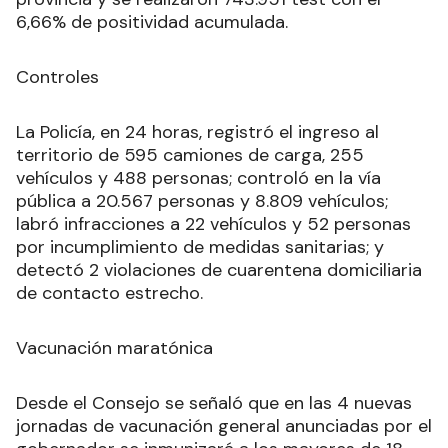
6,66% de positividad acumulada.
Controles
La Policía, en 24 horas, registró el ingreso al
territorio de 595 camiones de carga, 255
vehículos y 488 personas; controló en la vía
pública a 20.567 personas y 8.809 vehículos;
labró infracciones a 22 vehículos y 52 personas
por incumplimiento de medidas sanitarias; y
detectó 2 violaciones de cuarentena domiciliaria
de contacto estrecho.
Vacunación maratónica
Desde el Consejo se señaló que en las 4 nuevas
jornadas de vacunación general anunciadas por el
____
GOAL OF THE EXERCISE:
Please transcribe every entry above exactly, leaving out any pictures.

ANSWER BOX:
6,66% de positividad acumulada.
Controles
La Policía, en 24 horas, registró el ingreso al
territorio de 595 camiones de carga, 255
vehículos y 488 personas; controló en la vía
pública a 20.567 personas y 8.809 vehículos;
labró infracciones a 22 vehículos y 52 personas
por incumplimiento de medidas sanitarias; y
detectó 2 violaciones de cuarentena domiciliaria
de contacto estrecho.
Vacunación maratónica
Desde el Consejo se señaló que en las 4 nuevas
jornadas de vacunación general anunciadas por el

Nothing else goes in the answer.